Social Media Sentiment Analysis Engine

Published on: July 13, 2023 · Python · NLTK · VADER · K-Means

Analysed comments from multiple social media platforms to classify sentiment and identify dominant topic clusters, combining unsupervised clustering with a lexicon-based sentiment model.

1. Data Collection

We started by pulling comments from different social media platforms using platform APIs and web scraping tools. Comments were collected in multiple languages and required translation before analysis.

import numpy as np
import pandas as pd
import matplotlib.pyplot as plt
import seaborn as sns
from sklearn.cluster import KMeans
from sklearn.feature_extraction.text import TfidfVectorizer
from vaderSentiment.vaderSentiment import SentimentIntensityAnalyzer

sns.set()

2. Topic Clustering with K-Means

After cleaning and translating the data, we vectorised comments using TF-IDF and applied K-Means clustering to group comments by topic similarity. The Elbow Method was used to find the optimal number of clusters.

text = final_df['translated_text'].astype(str)

vectorizer = TfidfVectorizer(stop_words='english')
X = vectorizer.fit_transform(text)

# Find optimal k using Elbow Method
inertias = []
K = range(2, 10)
for k in K:
    km = KMeans(n_clusters=k, max_iter=200, n_init=10, random_state=42)
    km.fit(X)
    inertias.append(km.inertia_)

plt.plot(K, inertias, 'bx-')
plt.xlabel('Number of clusters (k)')
plt.ylabel('Sum of squared distances')
plt.title('Elbow Method — Optimal k')
plt.show()

# Optimal k = 6 based on elbow curve
model = KMeans(n_clusters=6, init='k-means++', max_iter=200, n_init=10, random_state=42)
model.fit(X)

clusters = pd.DataFrame({'text': text, 'cluster': model.labels_})
print(clusters.sort_values('cluster'))

3. Elbow Curve

The elbow curve plateaued at k=6, confirming six dominant topic clusters across the comment dataset.

4. Sentiment Analysis with VADER

VADER (Valence Aware Dictionary and sEntiment Reasoner) was applied to each comment.
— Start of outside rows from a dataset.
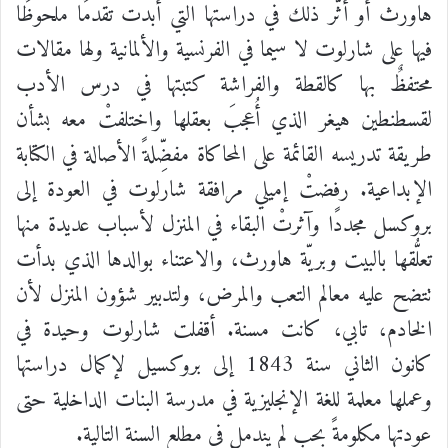
هاورث
أو
أثَّر
ذلك
في
دراستها
التي
أبدت
تقدمًا
ملحوظًا
فيها
على
شارلوت
لا
سيما
في
الفرنسية
والألمانية
ولها
مقالات
محتفظٌ
بها
كالقطة
والفراشة
كتبتها
في
درس
الأدب
لقسطنطين
هيغر
الذي
أُعجبَ
بعقلها
واختلفتْ
معه
بشأن
طريقة
تدريسه
القائمة
على
المحاكاة
مفضِّلةً
الأصالة
في
الكتابة
الإبداعية
.
رفضتْ
إميلي
مرافقة
شارلوت
في
العودة
إلى
بروكسل
مجددًا
وآثرتْ
البقاء
في
المنزل
لأسباب
عديدة
منها
تعلُّقها
بالبيت
وبريّة
هاورث،
والاعتناء
بوالدها
الذي
بدأت
تتضح
عليه
معالم
التعب
والمرض،
ولتدبير
شؤون
المنزل
لأن
الخادم،
تابي،
كانت
مسنة
.
أقفلت
شارلوت
وحيدة
في
كانون
الثاني
سنة
1843
إلى
بروكسيل
لإكمال
دراستها
وعملها
معلمة
للغة
الإنجليزية
في
مدرسة
البنات
الداخلية
حتى
عودتها
مكلومةً
بحبٍ
لم
يندمل
في
مطلع
السنة
التالية
.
VADER is well-suited for social media text — it handles slang, emojis, and capitalisation without requiring labelled training data.

from vaderSentiment.vaderSentiment import SentimentIntensityAnalyzer

analyzer = SentimentIntensityAnalyzer()

def classify_sentiment(text):
    score = analyzer.polarity_scores(str(text))['compound']
    if score >= 0.05:
        return 'positive'
    elif score <= -0.05:
        return 'negative'
    else:
        return 'neutral'

final_df['sentiment'] = final_df['translated_text'].apply(classify_sentiment)
print(final_df['sentiment'].value_counts(normalize=True))

5. Results

Running VADER on the full dataset produced a strong positive skew — 92% of comments were classified as positive. The negative cluster was concentrated around delivery and pricing complaints.

Conclusion

The majority of social media comments (92%) were positive. The K-Means clustering revealed six distinct conversation topics, allowing the business to prioritise which sentiment clusters required brand response. The pipeline was subsequently adapted for real-time monitoring of campaign mentions.